Nunes’ revelations of abuse calls to mind the revelations in 2013 that “At least a dozen U.S. National Security Agency employees have been caught using secret government surveillance tools to spy on the emails or phone calls of their current or former spouses and lovers.” The NSA responded to those 2013 stories with assurances that senior officials have said they moved quickly to report and correct internal problems that led to the NSA’s accidental collection of 56,000 emails and other communications by Americans, and they insisted that willful abuse of surveillance data by officials is almost non-existent.”

After the October 2016 disclosures to the FISA court, the government made several additional attempts to bring its program into compliance. Finally, in April 2017, the court issued an opinion green-lighting the government’s use of the data under new, more-restrictive procedures.
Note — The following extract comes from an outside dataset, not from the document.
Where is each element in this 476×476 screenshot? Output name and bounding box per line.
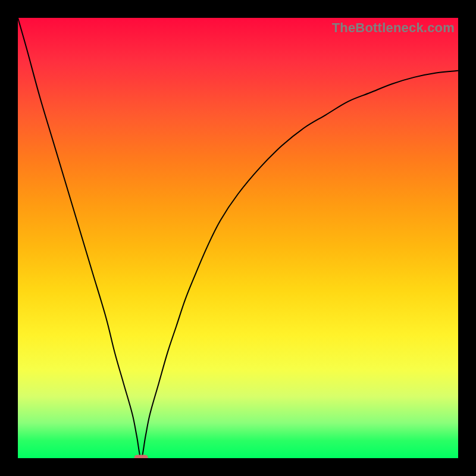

But from October 2016 through April 2017, the government’s 702 program was out of certification. The abuse of FISA left the court with no alternative to withhold this certification for those many months.

Also in April 2017, the NSA announced that it would cease certain data collection activities because it could not otherwise rule out that it would “continue to acquire communications of U.S. persons or others who are not in direct contact with a foreign intelligence target.” During the October 2016 to April 2017 period during which the program was out of certification, the court withheld its permission to make certain queries in the absence of constitutional safeguards that were not approved until April of 2017. (See FISC memo, p. 28.) But until that point, those tools would not have been available to legitimate investigators seeking to protect America from bona fide foreign adversaries.

What must it be like to be an FBI agent in Kansas City, Missouri or an assistant U.S. attorney in Wichita, Kansas to learn that a legitimate request for surveillance of a Chinese spy might not be possible because politicized officials in DC were caught abusing tools needed for real law enforcement? That’s exactly what could have happened during the window that the FISC withheld its certification of the program pending the government’s creation of measures to remedy the abuses.

As the apolitical law enforcement professionals in the field certainly understand and respect the constitutional safeguards governing surveillance, it must be frustrating to take orders from senior officials who did not. While the rice theft case noted above represents a success of bona fide application of the powerful tools available to law enforcement, it’s but one success against China’s comprehensive program to steal American technology. At the same time the Obama administration spied on the Trump campaign, it neglected any strategic counterintelligence program to stop the thefts, according to Michelle Van Cleave, a former national counterintelligence executive, in her testimony to congressional subcommittees.

Did American technology slip away in the luggage of Chinese spies because bureaucrats in Washington couldn’t resist spying on their political opponent? Americans rightly expect the powerful surveillance tools of the government be used against foreign adversaries, not meddling in American elections.  President Trump should take pains to staff those posts with officials who have the right priorities.